(Task data):

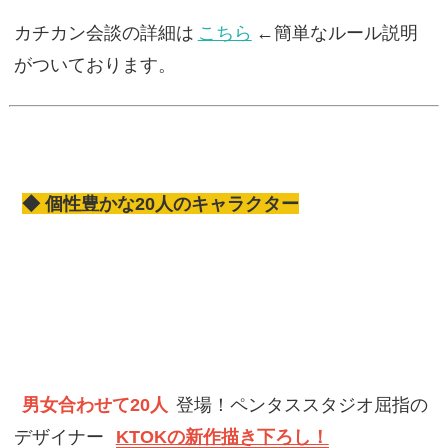
カチカン会談の詳細は
こちら
←簡単なルール説明
がついております。
◆ 個性豊かな20人のキャラクター
男女合わせて20人
登場！ペンタススタジオ屈指の
デザイナー
KTOKの新作描き下ろし！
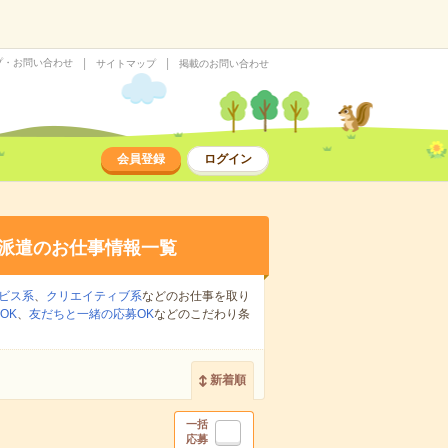
プ・お問い合わせ
サイトマップ
掲載のお問い合わせ
会員登録
ログイン
派遣のお仕事情報一覧
ビス系
、
クリエイティブ系
などのお仕事を取り
OK
、
友だちと一緒の応募OK
などのこだわり条
新着順
一括
応募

(Your goal): Give all entries again verbatim, without any images.

(Answer for this exercise):
カチカン会談の詳細は
こちら
←簡単なルール説明
がついております。
◆ 個性豊かな20人のキャラクター
男女合わせて20人
登場！ペンタススタジオ屈指の
デザイナー
KTOKの新作描き下ろし！
プ・お問い合わせ
サイトマップ
掲載のお問い合わせ
会員登録
ログイン
派遣のお仕事情報一覧
ビス系
、
クリエイティブ系
などのお仕事を取り
OK
、
友だちと一緒の応募OK
などのこだわり条
新着順
一括
応募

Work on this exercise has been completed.